The Persephone Book of Short Stories covers a wider range of writing stretching from the year 1909 up as far as 1986. This handsome volume comprises thirty short stories, including the works of well-known authors such as Katherine Mansfield, Irene Nemirovsky, Dorothy Parker, Edith Wharton, and Penelope Fitzgerald. A works of a host of other lesser known women writers are also to be found within its pages, beautifully bound in Persephone’s distinctive dove grey jackets, the “fabric” end papers taken from roller-printed and screen printed cottons representative of the decades marking the earliest and latest stories in the volume.

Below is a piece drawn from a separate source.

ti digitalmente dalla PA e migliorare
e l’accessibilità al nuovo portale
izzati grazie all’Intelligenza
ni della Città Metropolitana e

These stories all share something in common—they focus on the quiet, quotidian lives and events which mark a woman’s life. Essentially each of these writers describes a very ordinary life, steeped in domesticity and so-called normal daily living, the details of which are mostly forgotten. But not by these authors. Perhaps their greatest achievement is just this: to recall to mind and imagination features of times past, whose circumstances still resonate in the lives of contemporary women, albeit in the tones of the times when they were first written.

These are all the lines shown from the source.